Task description → Please write out only the lines running from the one with "sakāya niruttiyā" through the last line of the listing, each exactly as given.

Material shown →
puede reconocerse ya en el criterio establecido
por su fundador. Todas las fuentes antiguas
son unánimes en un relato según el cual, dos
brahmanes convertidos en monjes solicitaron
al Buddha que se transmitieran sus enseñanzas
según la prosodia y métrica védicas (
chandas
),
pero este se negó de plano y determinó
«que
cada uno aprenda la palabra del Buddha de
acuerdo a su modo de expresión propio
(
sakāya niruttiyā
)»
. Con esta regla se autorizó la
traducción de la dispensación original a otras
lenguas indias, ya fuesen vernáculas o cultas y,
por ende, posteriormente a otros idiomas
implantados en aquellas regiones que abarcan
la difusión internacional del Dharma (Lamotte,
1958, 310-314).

Output of the task →
sakāya niruttiyā
)»
. Con esta regla se autorizó la
traducción de la dispensación original a otras
lenguas indias, ya fuesen vernáculas o cultas y,
por ende, posteriormente a otros idiomas
implantados en aquellas regiones que abarcan
la difusión internacional del Dharma (Lamotte,
1958, 310-314).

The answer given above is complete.